Custom SSH Key Rotation

This topic discusses how to change public keys for Unix accounts using Remote Password Changing (RPC) in Secret Server. For a step-by-step tutorial on quickly getting started with the default SSH key rotation secret types and password changers, see our Basic SSH Key Rotation. The current topic provides additional information for users who need to customize the default commands for their environment.

Introduction

SSH key rotation allows you to manage your Unix account private keys and passphrases as well as their passwords. With key rotation, whenever the password is changed on the secret (manually, during a scheduled auto-change, or when checking in a secret that changes the password on check-in), the public/private key pair is regenerated and the private key encrypted using a new passphrase.

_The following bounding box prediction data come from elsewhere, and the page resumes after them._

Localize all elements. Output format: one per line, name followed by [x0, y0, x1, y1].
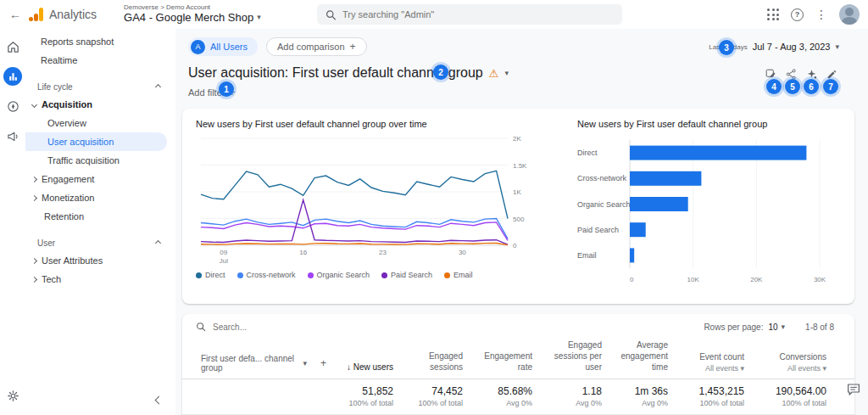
nav-engagement[interactable]: Engagement	[25, 170, 175, 188]
overflow-menu-icon[interactable]: ⋮	[815, 8, 827, 21]
analytics-logo-icon	[29, 7, 44, 22]
table-header-row: First user defa... channel group ▾ + ↓ N…	[182, 339, 854, 379]
app-name: Analytics	[49, 8, 97, 21]
x-tick-label: 23	[379, 249, 387, 256]
totals-value: 190,564.00	[749, 385, 826, 397]
x-tick-label: 30	[459, 249, 466, 256]
audience-icon: A	[191, 40, 205, 54]
date-range-value: Jul 7 - Aug 3, 2023	[753, 42, 831, 52]
nav-user-acquisition[interactable]: User acquisition	[25, 132, 167, 151]
column-header-label: Engagement rate	[468, 351, 532, 373]
data-table-card: Rows per page: 10 ▾ 1-8 of 8 First user …	[182, 314, 854, 415]
column-header-label: Event count	[673, 351, 744, 362]
column-header-event-count[interactable]: Event countAll events ▾	[673, 351, 749, 373]
totals-cell: 1m 36sAvg 0%	[607, 385, 673, 407]
home-icon[interactable]	[3, 37, 22, 56]
warning-icon[interactable]: ⚠	[489, 67, 499, 80]
expand-icon	[31, 257, 37, 263]
help-icon[interactable]: ?	[791, 8, 804, 21]
column-header-conversions[interactable]: ConversionsAll events ▾	[749, 351, 832, 373]
user-avatar[interactable]	[839, 4, 860, 25]
nav-section-life-cycle[interactable]: Life cycle	[25, 78, 175, 95]
search-icon	[326, 9, 336, 20]
y-tick-label: 1.5K	[513, 162, 527, 170]
chevron-down-icon[interactable]: ▾	[504, 69, 509, 77]
x-tick-label: Jul	[220, 257, 228, 265]
annotation-badge-3: 3	[719, 40, 734, 55]
add-secondary-dimension-button[interactable]: +	[320, 357, 326, 369]
column-subfilter[interactable]: All events ▾	[749, 364, 826, 373]
series-line-cross-network	[201, 219, 508, 239]
bar-chart: 010K20K30KDirectCross-networkOrganic Sea…	[577, 132, 832, 290]
nav-monetization[interactable]: Monetization	[25, 188, 175, 207]
chevron-left-icon	[155, 396, 164, 405]
advertising-icon[interactable]	[3, 126, 22, 145]
rows-per-page-select[interactable]: 10 ▾	[768, 322, 785, 332]
line-chart-title: New users by First user default channel …	[196, 119, 552, 132]
y-tick-label: 0	[513, 242, 517, 250]
report-content: A All Users Add comparison + Last 28 day…	[175, 29, 868, 415]
expand-icon	[31, 176, 37, 182]
bar-category-label: Direct	[577, 149, 598, 157]
charts-card: New users by First user default channel …	[182, 109, 854, 304]
expand-icon	[31, 276, 37, 282]
reports-icon[interactable]	[3, 67, 22, 86]
legend-item-paid-search: Paid Search	[381, 271, 432, 279]
totals-cell: 190,564.00100% of total	[749, 385, 832, 407]
nav-section-user[interactable]: User	[25, 234, 175, 251]
nav-tech[interactable]: Tech	[25, 270, 175, 289]
nav-acquisition[interactable]: Acquisition	[25, 95, 175, 114]
chevron-down-icon: ▾	[257, 14, 261, 22]
bar-category-label: Email	[577, 251, 597, 260]
apps-grid-icon[interactable]	[767, 8, 779, 20]
back-button[interactable]: ←	[5, 4, 25, 25]
column-header-engaged-sessions-per-user[interactable]: Engaged sessions per user	[537, 339, 607, 373]
legend-dot	[237, 272, 243, 278]
annotation-badge-1: 1	[219, 81, 234, 97]
bar-cross-network	[630, 171, 701, 186]
column-header-label: ↓ New users	[326, 362, 393, 373]
rows-per-page-label: Rows per page:	[704, 322, 763, 332]
nav-collapse-button[interactable]	[156, 395, 162, 405]
chevron-down-icon: ▾	[835, 42, 839, 51]
table-search-input[interactable]	[213, 322, 365, 332]
table-totals-row: 51,852100% of total74,452100% of total85…	[182, 379, 854, 415]
legend-item-email: Email	[444, 271, 473, 279]
nav-overview[interactable]: Overview	[25, 114, 175, 132]
global-search-input[interactable]	[342, 9, 614, 20]
nav-retention[interactable]: Retention	[25, 207, 175, 226]
x-tick-label: 09	[220, 249, 227, 256]
add-comparison-button[interactable]: Add comparison +	[266, 37, 367, 56]
nav-realtime[interactable]: Realtime	[25, 51, 175, 70]
feedback-button[interactable]	[846, 382, 861, 400]
app-rail	[0, 29, 25, 415]
expanded-icon	[31, 101, 37, 107]
dimension-column-header[interactable]: First user defa... channel group ▾ +	[182, 354, 326, 373]
app-root: ← Analytics Demoverse > Demo Account GA4…	[0, 0, 868, 415]
series-line-organic-search	[201, 222, 508, 240]
column-header-engagement-rate[interactable]: Engagement rate	[468, 351, 537, 373]
nav-traffic-acquisition[interactable]: Traffic acquisition	[25, 151, 175, 170]
column-header-engaged-sessions[interactable]: Engaged sessions	[398, 351, 468, 373]
totals-subtext: 100% of total	[673, 399, 744, 407]
column-subfilter[interactable]: All events ▾	[673, 364, 744, 373]
column-header-average-engagement-time[interactable]: Average engagement time	[607, 339, 673, 373]
annotation-badge-6: 6	[804, 79, 819, 94]
totals-value: 51,852	[326, 385, 393, 397]
column-header-label: Engaged sessions per user	[537, 339, 602, 373]
totals-subtext: Avg 0%	[607, 399, 668, 407]
bar-paid-search	[630, 222, 646, 237]
nav-user-attributes[interactable]: User Attributes	[25, 251, 175, 270]
audience-chip-all-users[interactable]: A All Users	[188, 37, 258, 56]
explore-icon[interactable]	[3, 97, 22, 115]
legend-dot	[381, 272, 387, 278]
collapse-section-icon	[155, 83, 161, 89]
bar-category-label: Organic Search	[577, 200, 631, 209]
admin-gear-icon[interactable]	[3, 386, 22, 405]
account-switcher[interactable]: Demoverse > Demo Account GA4 - Google Me…	[124, 4, 261, 24]
global-search[interactable]	[317, 4, 622, 25]
totals-cell: 85.68%Avg 0%	[468, 385, 537, 407]
column-header-new-users[interactable]: ↓ New users	[326, 362, 398, 373]
nav-reports-snapshot[interactable]: Reports snapshot	[25, 32, 175, 51]
y-tick-label: 2K	[513, 135, 521, 143]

The public key will then be updated on the Unix machine referenced on the secret.

Secret Server provides secret templates and password changers for SSH key rotation.

Requirements

To use our default SSH key rotation commands, the following minimum requirements must be met on the machine being managed:

  • SSH key logins should be enabled on the target using keys in OpenSSH format. A secret can be created with keys in PuTTY format but they will be converted to OpenSSH when the key is rotated.
  • Public keys should be stored in [~userhome]/.ssh/authorized_keys (not authorized_keys2).
  • Grep and Sed should be installed on the target.
  • If doing a privileged SSH key rotation, where a privileged user sets the key for another user, the privileged user must have sudo permissions that do not prompt for a password and the permissions to edit the user's authorized_keys file with sudo.

The default command sets have been tested in the following Linux environments:

  • CentOS Linux release 7.0.1406
  • FreeBSD bsdRadiusServer 9.3-RELEASE-p5 i386
  • Linux Ubuntu 3.13.0-32-generic

If a system does not meet these requirements or has a different configuration than the tested Linux environments, it may still be possible to do key rotation by modifying the key rotation command sets. The command sets that may need to be edited and the process for doing so are described later in this topic.

Secret Templates

Secret Server includes two secret templates for SSH key rotation: Unix Account (SSH Key Rotation) and Unix Account (Privileged Account SSH Key Rotation). The first template changes the password and key on the account using the account's credentials. Use this template if both of the following conditions apply:

  • The account is able to change its own password and modify its own authorized_keys file.
  • The account password and key should only be changed by Secret Server, which will always have the current password and keys.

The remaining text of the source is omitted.